# [Work instruction]
Copy out every line of the records in which "Check" can be found.

[Page images and extracted text]
---------------

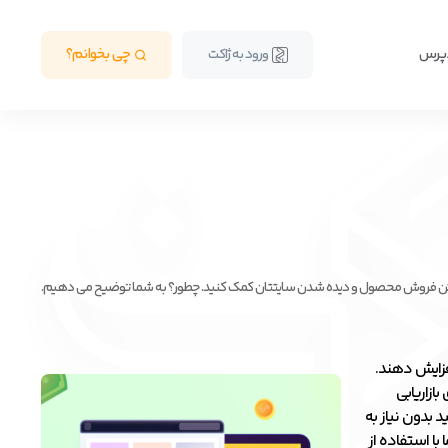
دپرس
چی بخوانم؟
ورود به ژاکت
 بالا رفتن فروش محصول و دیده شدن سایتتان کمک کنید. چطور؟ به شما توضیح می دهیم.
زایش دهند.
ازاریابی
 بدون نیاز به
ا استفاده از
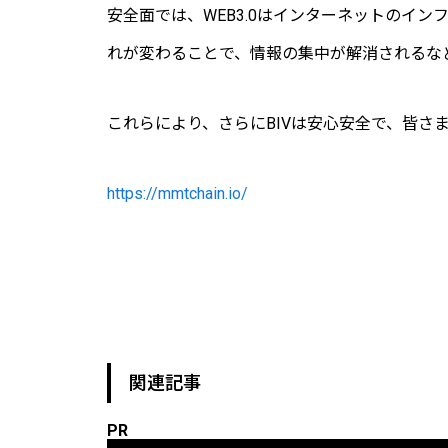
安全面では、
WEB3.0
はインターネットのイン
れが変わることで、情報の集中が解消されるな
これらにより、さらに
BIV
は安心安全で、皆さ
https://mmtchain.io/
関連記事
PR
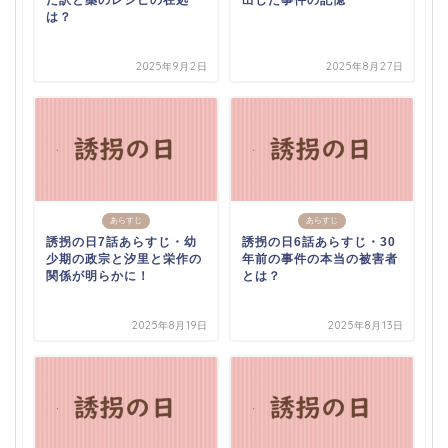
だ訳と薬のレシピの在処
出した事件の記憶
は？
2025年9月2日
2025年8月27日
あらすじ
あらすじ
誘拐の日7話あらすじ・幼
誘拐の日6話あらすじ・30
少期の政宗と汐里と栄作の
年前の事件の本当の被害者
関係が明らかに！
とは？
2025年8月19日
2025年8月13日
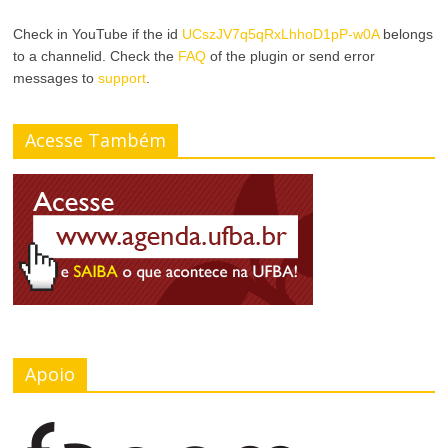
Check in YouTube if the id
UCszJV7q5qRxLhhoD1pP-w0A
belongs
to a channelid. Check the
FAQ
of the plugin or send error
messages to
support
.
Acesse Também
Apoio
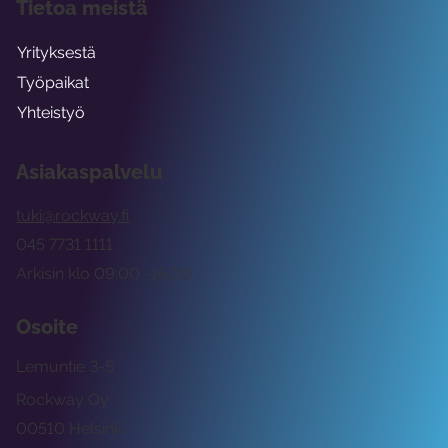
Tietoa meistä
Yrityksestä
Työpaikat
Yhteistyö
Asiakaspalvelu
tuki@rockway.fi
045 7731 1111
Arkisin klo 09:00 -15:00
Osoite
Lemuntie 3-5
Rockway Oy
00510 Helsinki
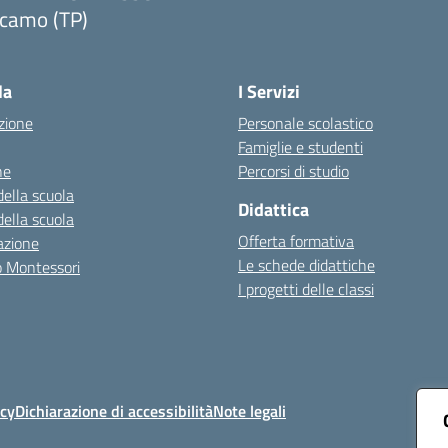
lcamo (TP)
Visita la pagina iniziale della scuola
la
I Servizi
zione
Personale scolastico
Famiglie e studenti
ne
Percorsi di studio
della scuola
Didattica
della scuola
Offerta formativa
azione
Le schede didattiche
zo Montessori
I progetti delle classi
icy
Dichiarazione di accessibilità
Note legali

---------------

# [Answer to this task]
Check in YouTube if the id
to a channelid. Check the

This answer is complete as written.